- _DATA SHOWN_
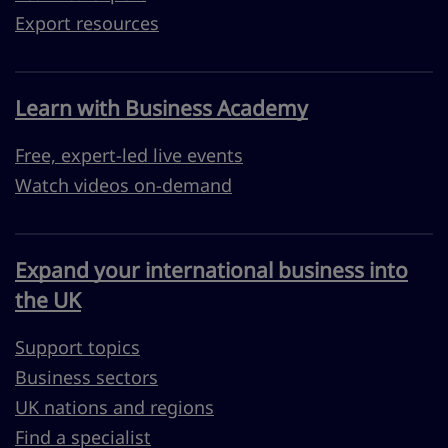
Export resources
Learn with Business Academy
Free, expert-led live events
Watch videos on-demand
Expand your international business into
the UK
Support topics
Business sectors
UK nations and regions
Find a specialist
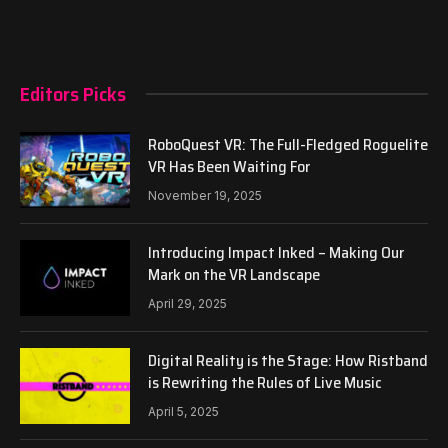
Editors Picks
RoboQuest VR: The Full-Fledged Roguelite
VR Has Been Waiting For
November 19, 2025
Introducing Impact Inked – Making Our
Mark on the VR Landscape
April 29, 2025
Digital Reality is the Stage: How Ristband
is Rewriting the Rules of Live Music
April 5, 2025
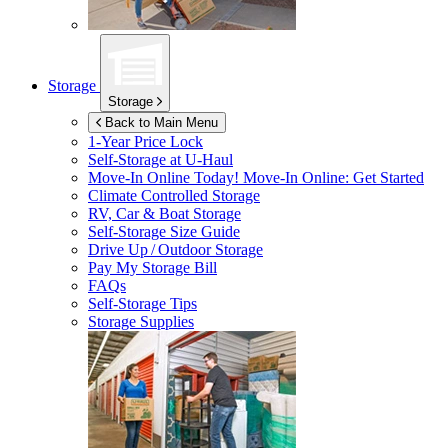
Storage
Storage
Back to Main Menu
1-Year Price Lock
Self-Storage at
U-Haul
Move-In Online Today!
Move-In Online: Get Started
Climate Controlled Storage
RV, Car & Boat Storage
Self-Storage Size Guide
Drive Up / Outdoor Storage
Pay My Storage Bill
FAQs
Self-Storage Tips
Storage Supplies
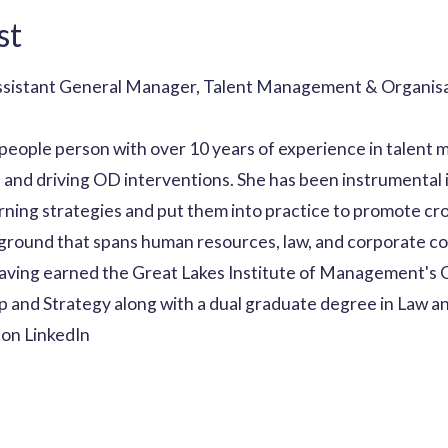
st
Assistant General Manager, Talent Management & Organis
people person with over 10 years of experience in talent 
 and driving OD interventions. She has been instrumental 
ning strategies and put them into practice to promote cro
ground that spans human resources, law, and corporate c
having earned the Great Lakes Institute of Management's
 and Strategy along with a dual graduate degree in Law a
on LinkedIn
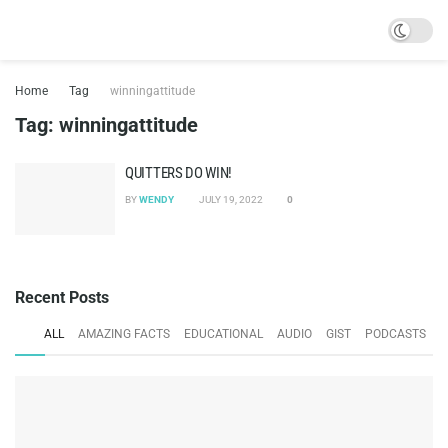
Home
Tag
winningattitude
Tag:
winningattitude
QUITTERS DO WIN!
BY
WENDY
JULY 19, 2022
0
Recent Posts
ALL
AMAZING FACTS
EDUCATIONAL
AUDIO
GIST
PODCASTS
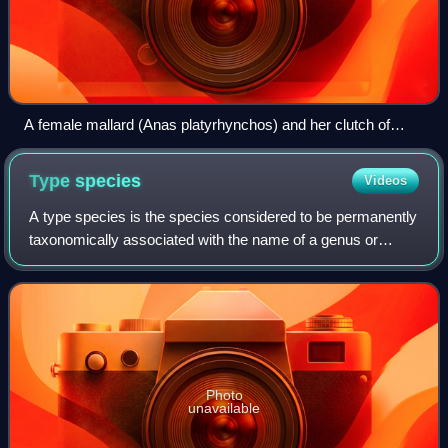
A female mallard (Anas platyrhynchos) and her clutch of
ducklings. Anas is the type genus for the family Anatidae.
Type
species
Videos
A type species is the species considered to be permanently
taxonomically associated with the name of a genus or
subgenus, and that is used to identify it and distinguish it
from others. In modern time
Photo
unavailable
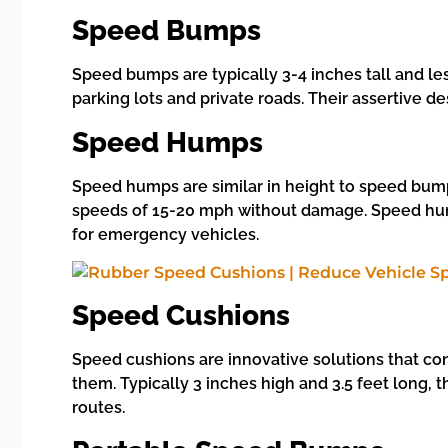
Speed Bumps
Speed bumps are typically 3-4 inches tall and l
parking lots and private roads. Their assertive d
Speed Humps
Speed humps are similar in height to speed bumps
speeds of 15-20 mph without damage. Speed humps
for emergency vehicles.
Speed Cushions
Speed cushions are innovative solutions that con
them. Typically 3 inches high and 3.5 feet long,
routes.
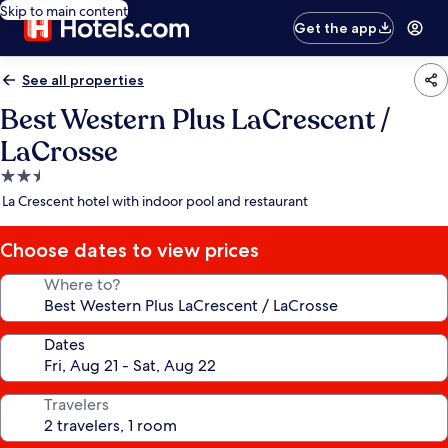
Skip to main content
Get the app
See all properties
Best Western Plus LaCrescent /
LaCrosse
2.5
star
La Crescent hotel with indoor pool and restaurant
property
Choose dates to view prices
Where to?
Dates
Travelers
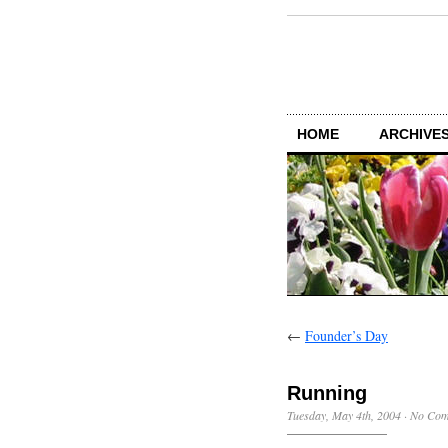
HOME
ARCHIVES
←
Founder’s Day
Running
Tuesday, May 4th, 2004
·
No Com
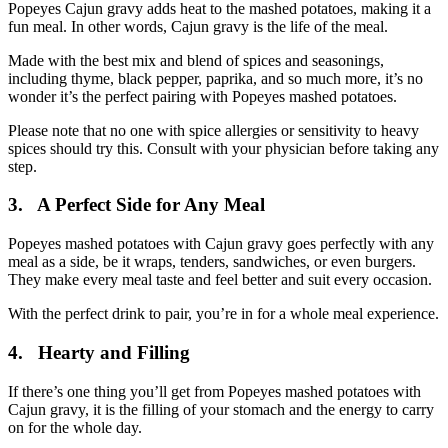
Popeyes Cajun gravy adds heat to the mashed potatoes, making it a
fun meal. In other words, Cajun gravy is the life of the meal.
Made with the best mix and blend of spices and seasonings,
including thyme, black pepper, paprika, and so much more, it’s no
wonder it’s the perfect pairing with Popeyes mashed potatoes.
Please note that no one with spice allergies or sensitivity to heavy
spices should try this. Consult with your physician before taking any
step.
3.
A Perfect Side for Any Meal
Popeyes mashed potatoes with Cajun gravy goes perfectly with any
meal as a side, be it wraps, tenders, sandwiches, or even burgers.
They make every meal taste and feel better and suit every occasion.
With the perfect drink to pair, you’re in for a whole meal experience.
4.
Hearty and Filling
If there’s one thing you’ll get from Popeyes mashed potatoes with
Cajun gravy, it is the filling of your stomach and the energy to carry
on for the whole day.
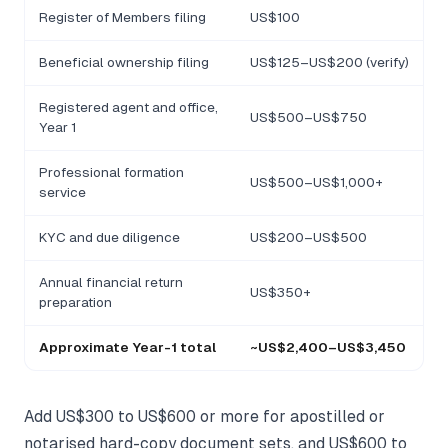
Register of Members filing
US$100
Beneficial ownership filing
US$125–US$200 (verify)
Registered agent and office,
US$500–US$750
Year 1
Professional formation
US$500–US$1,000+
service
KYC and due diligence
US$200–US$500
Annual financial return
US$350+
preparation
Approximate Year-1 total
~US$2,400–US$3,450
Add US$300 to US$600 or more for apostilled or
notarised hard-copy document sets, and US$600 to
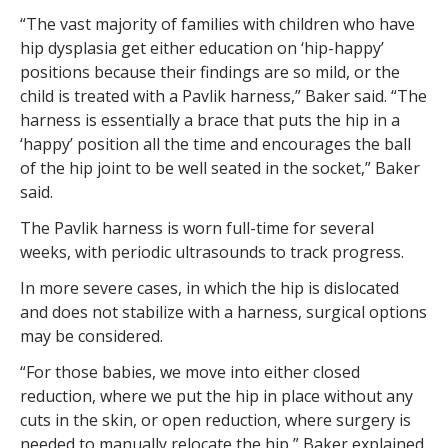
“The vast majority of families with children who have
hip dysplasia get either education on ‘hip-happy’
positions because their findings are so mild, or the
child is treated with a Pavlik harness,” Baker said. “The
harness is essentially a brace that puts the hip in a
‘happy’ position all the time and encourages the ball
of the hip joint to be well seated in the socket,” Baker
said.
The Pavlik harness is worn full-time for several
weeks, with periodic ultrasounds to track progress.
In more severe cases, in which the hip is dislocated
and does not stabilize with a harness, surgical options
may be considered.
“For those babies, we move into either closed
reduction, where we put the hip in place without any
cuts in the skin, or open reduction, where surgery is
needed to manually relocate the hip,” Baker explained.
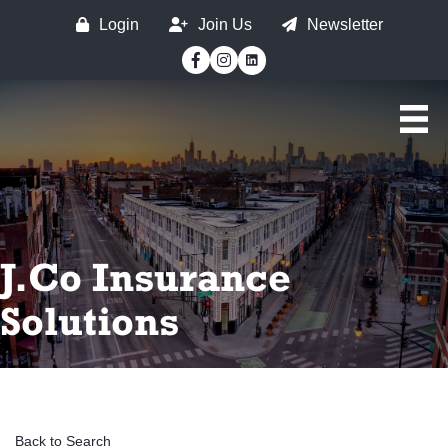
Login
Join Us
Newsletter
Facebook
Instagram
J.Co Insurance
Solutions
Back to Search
==
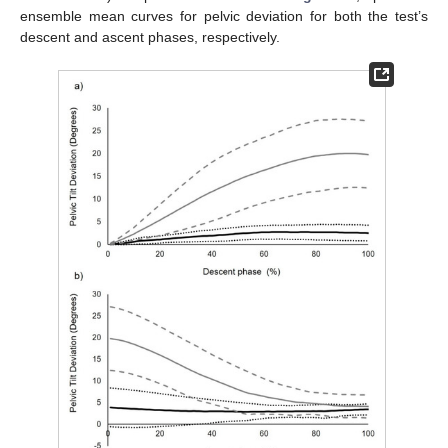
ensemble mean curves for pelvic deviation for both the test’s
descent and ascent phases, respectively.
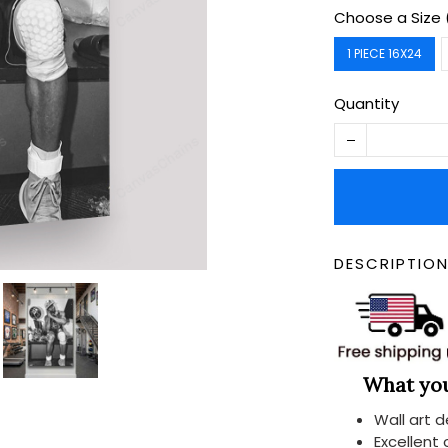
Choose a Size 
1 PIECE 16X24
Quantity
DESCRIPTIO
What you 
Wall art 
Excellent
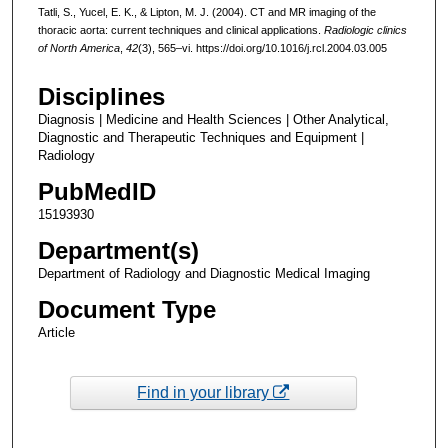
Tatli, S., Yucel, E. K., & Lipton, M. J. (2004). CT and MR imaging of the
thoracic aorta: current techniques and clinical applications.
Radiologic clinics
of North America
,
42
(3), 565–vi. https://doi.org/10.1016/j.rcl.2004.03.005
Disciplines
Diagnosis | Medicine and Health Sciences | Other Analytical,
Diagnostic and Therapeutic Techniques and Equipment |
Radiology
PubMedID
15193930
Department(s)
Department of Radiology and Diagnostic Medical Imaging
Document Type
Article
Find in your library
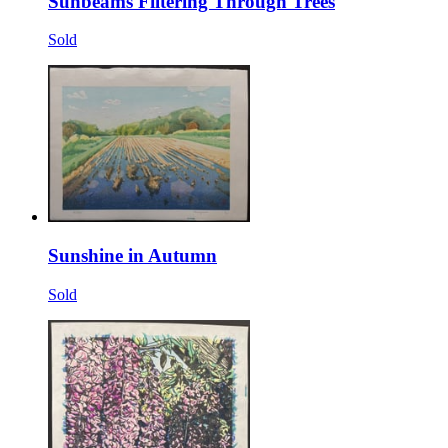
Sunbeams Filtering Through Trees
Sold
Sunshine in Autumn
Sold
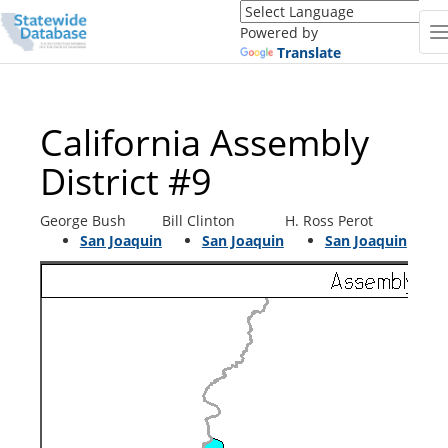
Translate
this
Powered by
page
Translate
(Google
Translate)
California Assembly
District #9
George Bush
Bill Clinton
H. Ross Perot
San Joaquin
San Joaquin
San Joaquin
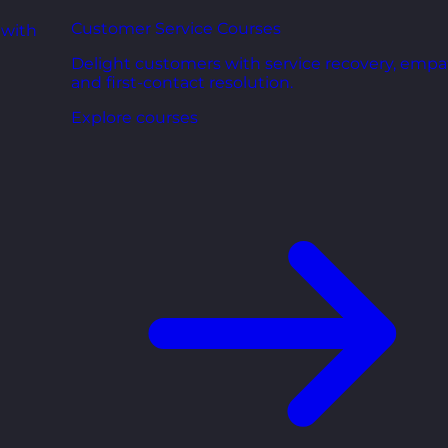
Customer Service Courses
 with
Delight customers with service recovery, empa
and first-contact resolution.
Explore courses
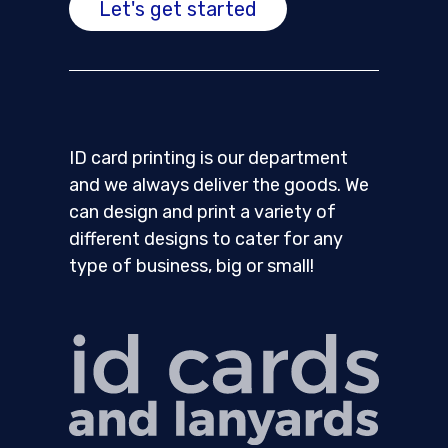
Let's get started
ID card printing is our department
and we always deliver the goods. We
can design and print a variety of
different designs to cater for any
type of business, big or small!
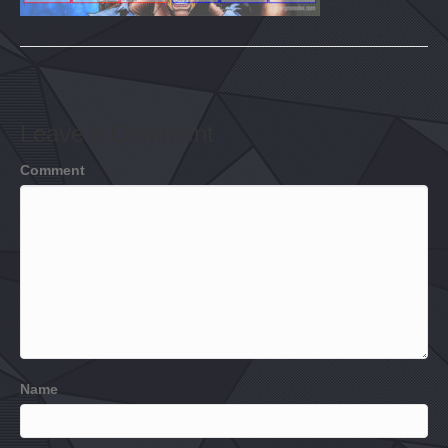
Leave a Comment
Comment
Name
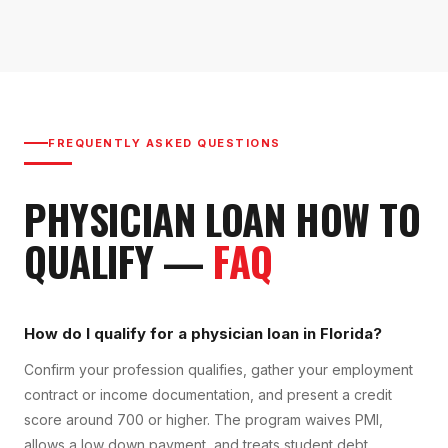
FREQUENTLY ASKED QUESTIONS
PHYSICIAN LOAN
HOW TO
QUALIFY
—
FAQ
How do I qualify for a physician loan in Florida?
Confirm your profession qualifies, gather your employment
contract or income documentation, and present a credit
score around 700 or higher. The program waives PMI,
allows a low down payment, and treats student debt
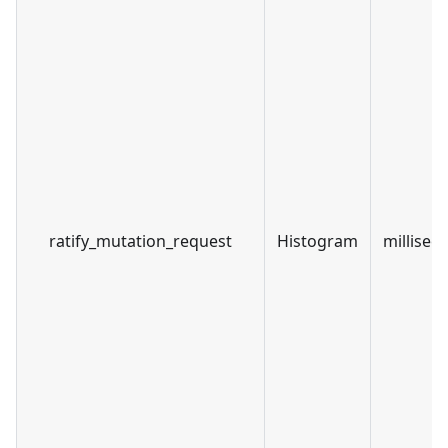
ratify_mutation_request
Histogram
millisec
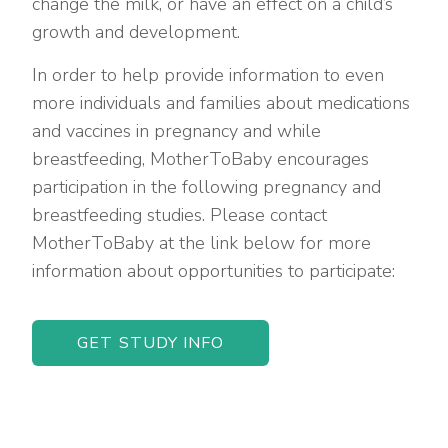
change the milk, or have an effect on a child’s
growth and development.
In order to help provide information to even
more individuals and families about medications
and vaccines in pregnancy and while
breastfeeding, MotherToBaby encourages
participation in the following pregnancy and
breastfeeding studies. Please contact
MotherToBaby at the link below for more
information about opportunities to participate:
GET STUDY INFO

- _INSTRUCTIONS FOR THE TASK_
Your answer should be a single number: how many lines of the material contain "from".

- _TASK SOLUTION_
2